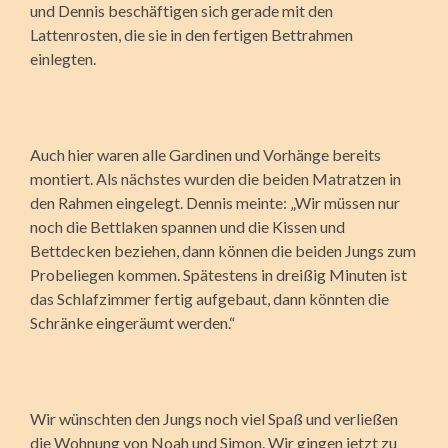
und Dennis beschäftigen sich gerade mit den
Lattenrosten, die sie in den fertigen Bettrahmen
einlegten.
Auch hier waren alle Gardinen und Vorhänge bereits
montiert. Als nächstes wurden die beiden Matratzen in
den Rahmen eingelegt. Dennis meinte: „Wir müssen nur
noch die Bettlaken spannen und die Kissen und
Bettdecken beziehen, dann können die beiden Jungs zum
Probeliegen kommen. Spätestens in dreißig Minuten ist
das Schlafzimmer fertig aufgebaut, dann könnten die
Schränke eingeräumt werden.“
Wir wünschten den Jungs noch viel Spaß und verließen
die Wohnung von Noah und Simon. Wir gingen jetzt zu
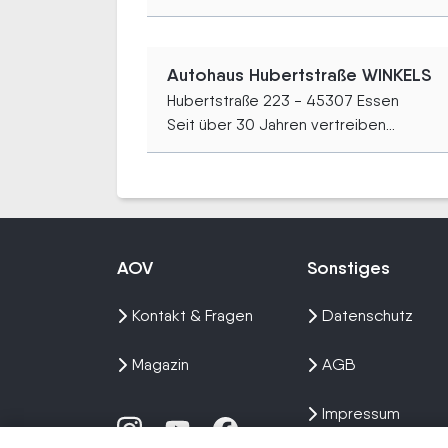
Autohaus Hubertstraße WINKELS
Hubertstraße 223 - 45307 Essen
Seit über 30 Jahren vertreiben...
AOV
Sonstiges
Kontakt & Fragen
Datenschutz
Magazin
AGB
Impressum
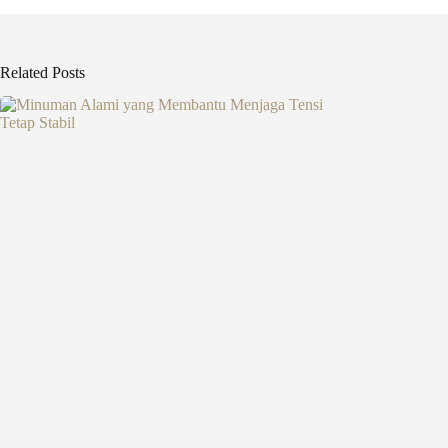
Related Posts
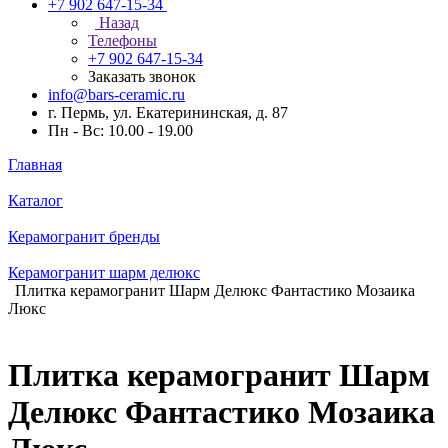
+7 902 647-15-34
Назад
Телефоны
+7 902 647-15-34
Заказать звонок
info@bars-ceramic.ru
г. Пермь, ул. Екатерининская, д. 87
Пн - Вс: 10.00 - 19.00
Главная
Каталог
Керамогранит бренды
Керамогранит шарм делюкс
Плитка керамогранит Шарм Делюкс Фантастико Мозаика
Люкс
Плитка керамогранит Шарм
Делюкс Фантастико Мозаика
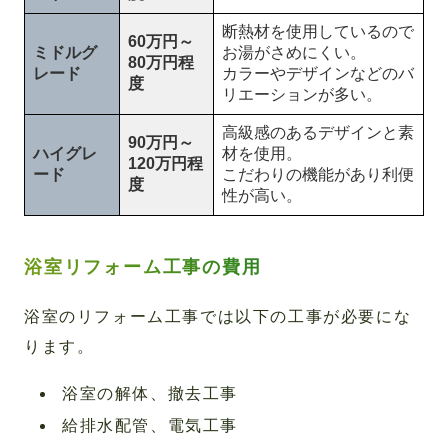
断熱材を使用しているので
60万円～
ミドルグ
お湯がさめにくい。
80万円程
レード
カラーやデザインなどのバ
度
リエーションが多い。
高級感のあるデザインと素
90万円～
ハイグレ
材を使用。
120万円程
ード
こだわりの機能があり利便
度
性が高い。
浴室リフォーム工事の費用
浴室のリフォーム工事では以下の工事が必要にな
ります。
浴室の解体、撤去工事
給排水配管、電気工事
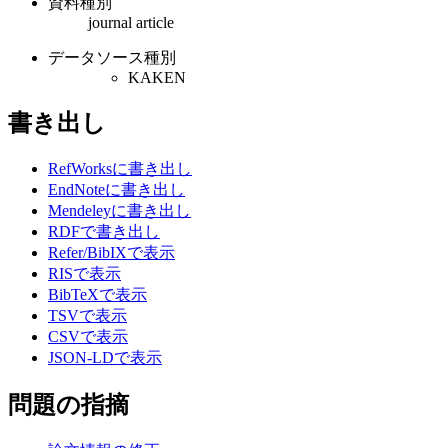
資料種別
journal article
データソース種別
KAKEN
書き出し
RefWorksに書き出し
EndNoteに書き出し
Mendeleyに書き出し
RDFで書き出し
Refer/BibIXで表示
RISで表示
BibTeXで表示
TSVで表示
CSVで表示
JSON-LDで表示
問題の指摘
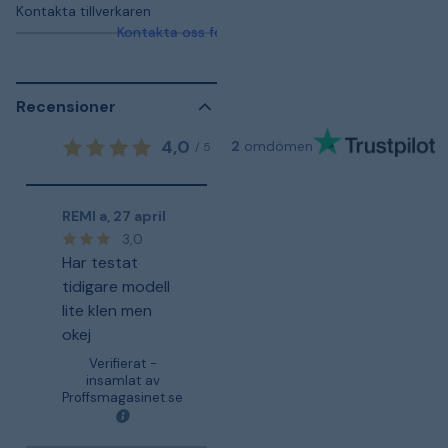
Kontakta tillverkaren
Kontakta oss för mer information
Recensioner
4,0
2
omdömen
/
5
REMI a
,
27 april
3,0
Har testat
tidigare modell
lite klen men
okej
Verifierat -
insamlat av
Proffsmagasinet.se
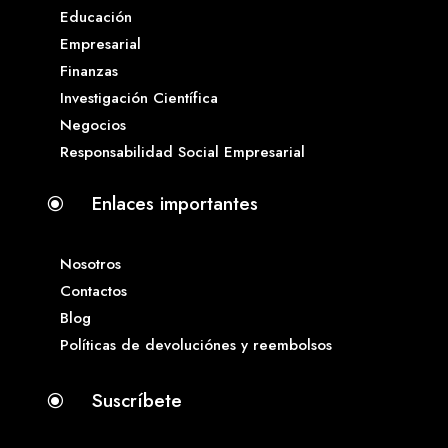
Educación
Empresarial
Finanzas
Investigación Científica
Negocios
Responsabilidad Social Empresarial
Enlaces importantes
\
Nosotros
Contactos
Blog
Políticas de devoluciónes y reembolsos
Suscríbete
\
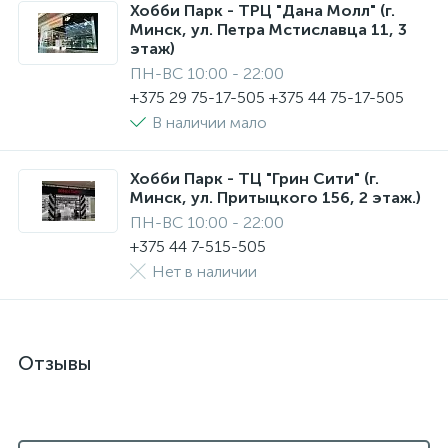
Хобби Парк - ТРЦ "Дана Молл" (г.
Минск, ул. Петра Мстиславца 11, 3
этаж)
ПН-ВС 10:00 - 22:00
+375 29 75-17-505 +375 44 75-17-505
В наличии мало
Хобби Парк - ТЦ "Грин Сити" (г.
Минск, ул. Притыцкого 156, 2 этаж.)
ПН-ВС 10:00 - 22:00
+375 44 7-515-505
Нет в наличии
Отзывы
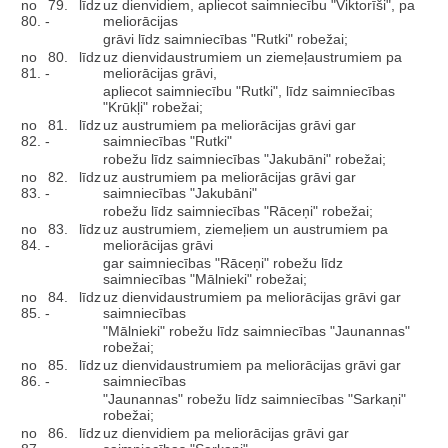
no 79. līdz
uz dienvidiem, apliecot saimniecību "Viktorīši", pa
80. -
meliorācijas
grāvi līdz saimniecības "Rutki" robežai;
no 80. līdz
uz dienvidaustrumiem un ziemeļaustrumiem pa
81. -
meliorācijas grāvi,
apliecot saimniecību "Rutki", līdz saimniecības
"Krūkļi" robežai;
no 81. līdz
uz austrumiem pa meliorācijas grāvi gar
82. -
saimniecības "Rutki"
robežu līdz saimniecības "Jakubāni" robežai;
no 82. līdz
uz austrumiem pa meliorācijas grāvi gar
83. -
saimniecības "Jakubāni"
robežu līdz saimniecības "Rāceņi" robežai;
no 83. līdz
uz austrumiem, ziemeļiem un austrumiem pa
84. -
meliorācijas grāvi
gar saimniecības "Rāceņi" robežu līdz
saimniecības "Mālnieki" robežai;
no 84. līdz
uz dienvidaustrumiem pa meliorācijas grāvi gar
85. -
saimniecības
"Mālnieki" robežu līdz saimniecības "Jaunannas"
robežai;
no 85. līdz
uz dienvidaustrumiem pa meliorācijas grāvi gar
86. -
saimniecības
"Jaunannas" robežu līdz saimniecības "Sarkaņi"
robežai;
no 86. līdz
uz dienvidiem pa meliorācijas grāvi gar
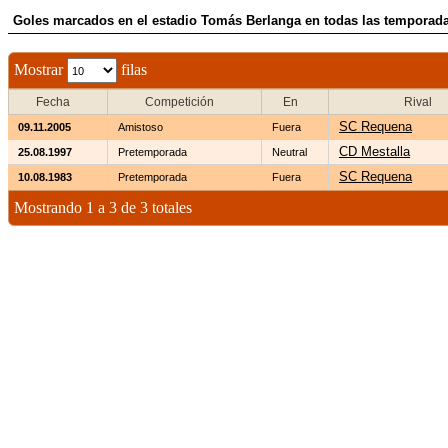
Goles marcados en el estadio Tomás Berlanga en todas las temporad
Mostrar
filas
Fecha
Competición
En
Rival
SC Requena
09.11.2005
Amistoso
Fuera
CD Mestalla
25.08.1997
Pretemporada
Neutral
SC Requena
10.08.1983
Pretemporada
Fuera
Mostrando 1 a 3 de 3 totales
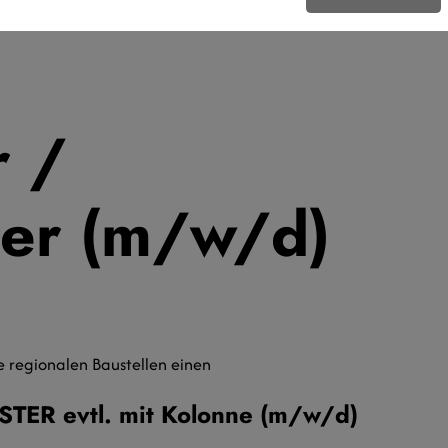
r /
ter (m/w/d)
e regionalen Baustellen einen
ER evtl. mit Kolonne (m/w/d)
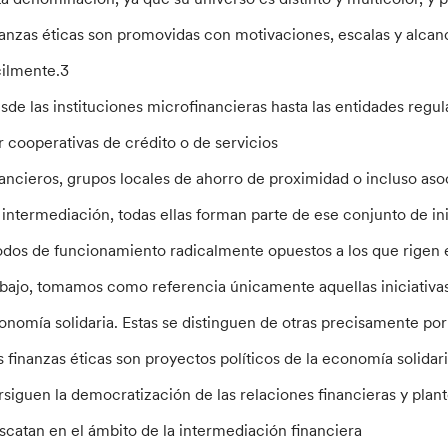
nanzas éticas son promovidas con motivaciones, escalas y alcances
cilmente.3
sde las instituciones microfinancieras hasta las entidades regu
r cooperativas de crédito o de servicios
nancieros, grupos locales de ahorro de proximidad o incluso aso
 intermediación, todas ellas forman parte de ese conjunto de ini
dos de funcionamiento radicalmente opuestos a los que rigen el
abajo, tomamos como referencia únicamente aquellas iniciativas
onomía solidaria. Estas se distinguen de otras precisamente por 
s finanzas éticas son proyectos políticos de la economía solidar
rsiguen la democratización de las relaciones financieras y plan
scatan en el ámbito de la intermediación financiera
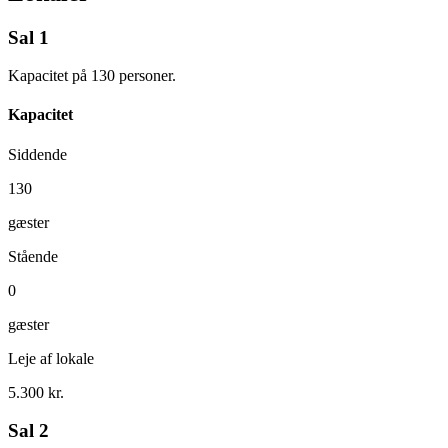
Sal 1
Kapacitet på 130 personer.
Kapacitet
Siddende
130
gæster
Stående
0
gæster
Leje af lokale
5.300 kr.
Sal 2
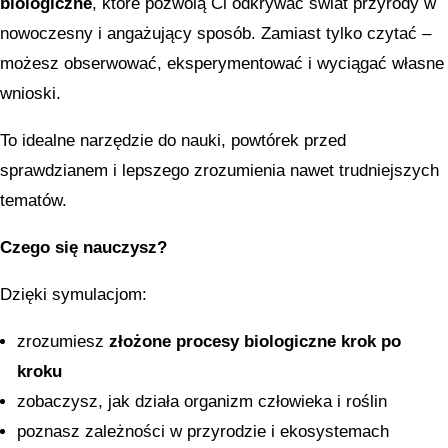
biologiczne
, które pozwolą Ci odkrywać świat przyrody w
nowoczesny i angażujący sposób. Zamiast tylko czytać –
możesz obserwować, eksperymentować i wyciągać własne
wnioski.
To idealne narzędzie do nauki, powtórek przed
sprawdzianem i lepszego zrozumienia nawet trudniejszych
tematów.
Czego się nauczysz?
Dzięki symulacjom:
zrozumiesz
złożone procesy biologiczne krok po
kroku
zobaczysz, jak działa organizm człowieka i roślin
poznasz zależności w przyrodzie i ekosystemach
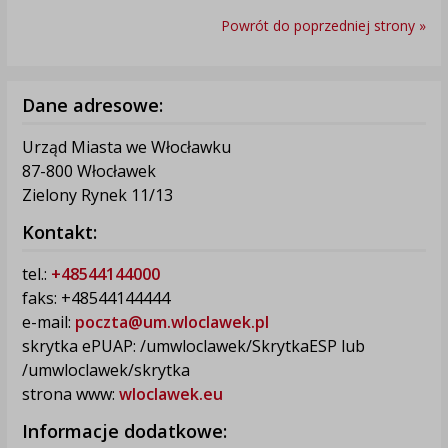
Powrót do poprzedniej strony »
Dane adresowe:
Urząd Miasta we Włocławku
87-800 Włocławek
Zielony Rynek 11/13
Kontakt:
tel.:
+48544144000
faks: +48544144444
e-mail:
poczta@um.wloclawek.pl
skrytka ePUAP: /umwloclawek/SkrytkaESP lub
/umwloclawek/skrytka
strona www:
wloclawek.eu
Informacje dodatkowe:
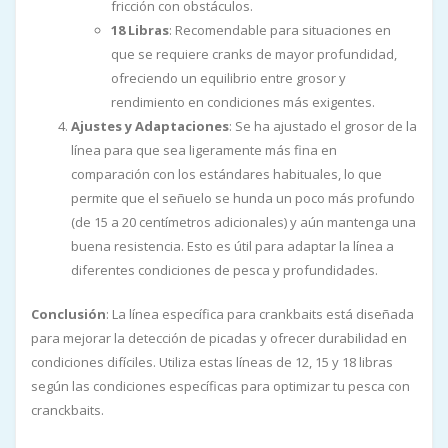
fricción con obstáculos.
18 Libras
: Recomendable para situaciones en
que se requiere cranks de mayor profundidad,
ofreciendo un equilibrio entre grosor y
rendimiento en condiciones más exigentes.
Ajustes y Adaptaciones
: Se ha ajustado el grosor de la
línea para que sea ligeramente más fina en
comparación con los estándares habituales, lo que
permite que el señuelo se hunda un poco más profundo
(de 15 a 20 centímetros adicionales) y aún mantenga una
buena resistencia. Esto es útil para adaptar la línea a
diferentes condiciones de pesca y profundidades.
Conclusión
: La línea específica para crankbaits está diseñada
para mejorar la detección de picadas y ofrecer durabilidad en
condiciones difíciles. Utiliza estas líneas de 12, 15 y 18 libras
según las condiciones específicas para optimizar tu pesca con
cranckbaits.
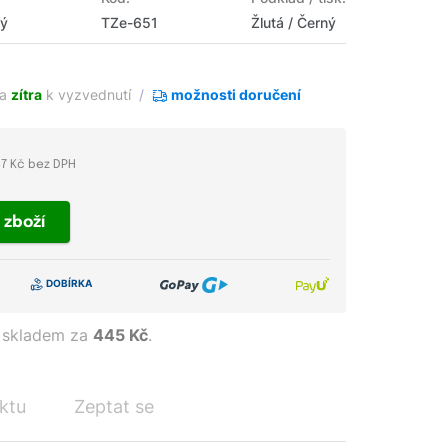
vý
TZe-651
Žlutá / Černý
ha
zítra
k vyzvednutí
možnosti doručení
7 Kč bez DPH
t
zboží
 skladem za
445 Kč
.
ktu
Zeptat se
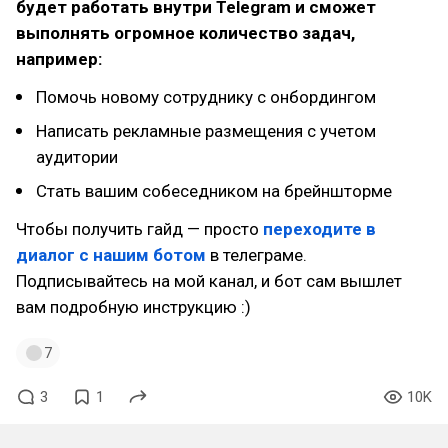
будет работать внутри Telegram и сможет
выполнять огромное количество задач,
например:
Помочь новому сотруднику с онбордингом
Написать рекламные размещения с учетом
аудитории
Стать вашим собеседником на брейншторме
Чтобы получить гайд — просто
переходите в
диалог с нашим ботом
в телеграме.
Подписывайтесь на мой канал, и бот сам вышлет
вам подробную инструкцию :)
7
3
1
10K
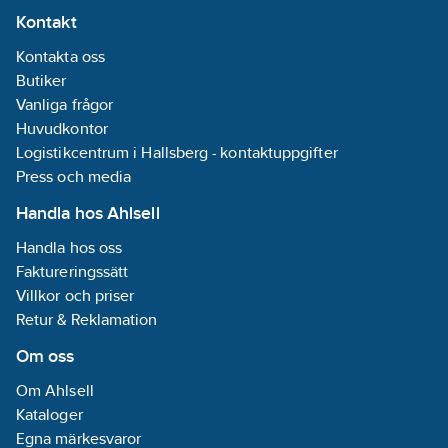
Kontakt
Kontakta oss
Butiker
Vanliga frågor
Huvudkontor
Logistikcentrum i Hallsberg - kontaktuppgifter
Press och media
Handla hos Ahlsell
Handla hos oss
Faktureringssätt
Villkor och priser
Retur & Reklamation
Om oss
Om Ahlsell
Kataloger
Egna märkesvaror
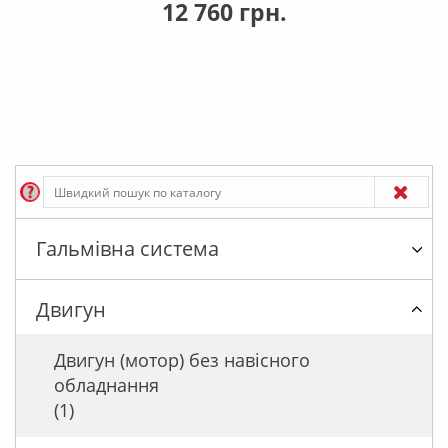
12 760 грн.
Гальмівна система
Двигун
Двигун (мотор) без навісного
обладнання
(1)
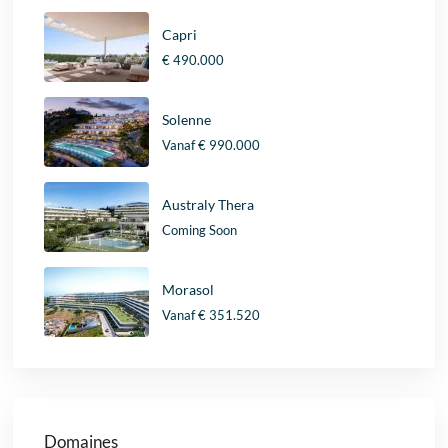
Capri
€ 490.000
Solenne
Vanaf
€ 990.000
Australy Thera
Coming Soon
Morasol
Vanaf
€ 351.520
Domaines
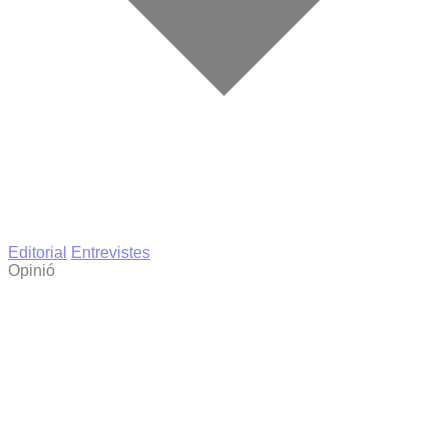
Editorial
Entrevistes
Opinió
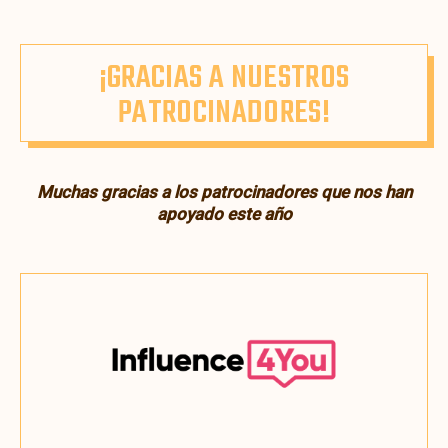
¡GRACIAS A NUESTROS
PATROCINADORES!
Muchas gracias a los patrocinadores que nos han
apoyado este año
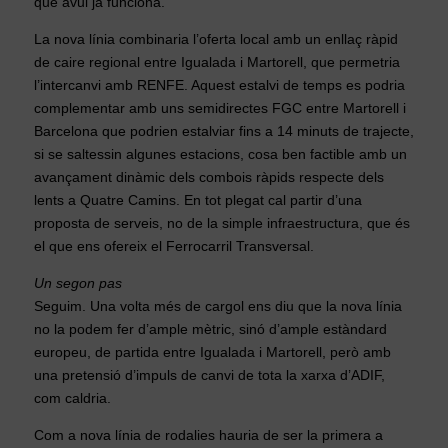
que avui ja funciona.
La nova línia combinaria l’oferta local amb un enllaç ràpid
de caire regional entre Igualada i Martorell, que permetria
l’intercanvi amb RENFE. Aquest estalvi de temps es podria
complementar amb uns semidirectes FGC entre Martorell i
Barcelona que podrien estalviar fins a 14 minuts de trajecte,
si se saltessin algunes estacions, cosa ben factible amb un
avançament dinàmic dels combois ràpids respecte dels
lents a Quatre Camins. En tot plegat cal partir d’una
proposta de serveis, no de la simple infraestructura, que és
el que ens ofereix el Ferrocarril Transversal.
Un segon pas
Seguim. Una volta més de cargol ens diu que la nova línia
no la podem fer d’ample mètric, sinó d’ample estàndard
europeu, de partida entre Igualada i Martorell, però amb
una pretensió d’impuls de canvi de tota la xarxa d’ADIF,
com caldria.
Com a nova línia de rodalies hauria de ser la primera a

........

### Assignment
I would like the number of lines in the material above that contain the string "saimniecību", with no other words in the reply.

### Output
2